# TASK BRIEF:
Below is a listing; repeat exactly the lines from the one containing "Michelin offre un’ampia" to the one containing "Strzelnie był poświęcony Trójcy Świętej;", both included.

━━━━━ WORKING DATA ━━━━━

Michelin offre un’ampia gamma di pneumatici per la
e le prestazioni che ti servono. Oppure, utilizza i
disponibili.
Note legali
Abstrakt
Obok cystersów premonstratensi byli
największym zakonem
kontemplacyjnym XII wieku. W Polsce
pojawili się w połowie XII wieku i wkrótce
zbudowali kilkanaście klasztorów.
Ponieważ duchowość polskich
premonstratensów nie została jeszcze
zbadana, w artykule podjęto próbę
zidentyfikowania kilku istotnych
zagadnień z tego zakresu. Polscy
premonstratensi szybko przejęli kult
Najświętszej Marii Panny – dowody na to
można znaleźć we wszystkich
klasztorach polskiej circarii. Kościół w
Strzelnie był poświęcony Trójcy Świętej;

━━━━━
━━━━━ WORKING DATA ━━━━━

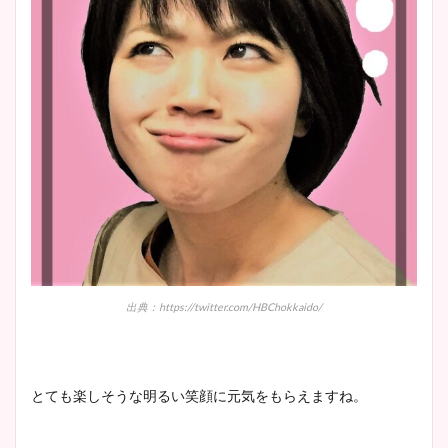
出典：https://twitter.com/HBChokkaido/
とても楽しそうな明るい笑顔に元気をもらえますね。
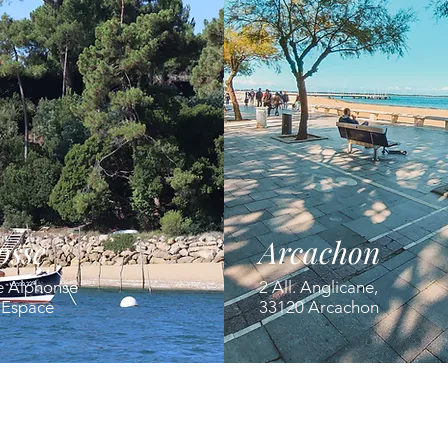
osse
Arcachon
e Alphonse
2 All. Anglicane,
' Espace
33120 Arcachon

━━━━━
━━━━━ WORKING DATA ━━━━━

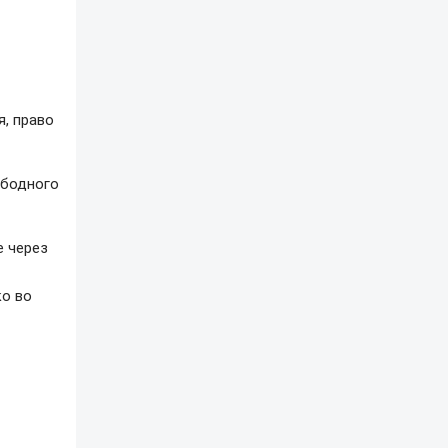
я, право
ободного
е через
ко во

━━━━━

# WRITTEN ANSWER:
Michelin offre un’ampia gamma di pneumatici per la
e le prestazioni che ti servono. Oppure, utilizza i
disponibili.
Note legali
Abstrakt
Obok cystersów premonstratensi byli
największym zakonem
kontemplacyjnym XII wieku. W Polsce
pojawili się w połowie XII wieku i wkrótce
zbudowali kilkanaście klasztorów.
Ponieważ duchowość polskich
premonstratensów nie została jeszcze
zbadana, w artykule podjęto próbę
zidentyfikowania kilku istotnych
zagadnień z tego zakresu. Polscy
premonstratensi szybko przejęli kult
Najświętszej Marii Panny – dowody na to
można znaleźć we wszystkich
klasztorach polskiej circarii. Kościół w
Strzelnie był poświęcony Trójcy Świętej;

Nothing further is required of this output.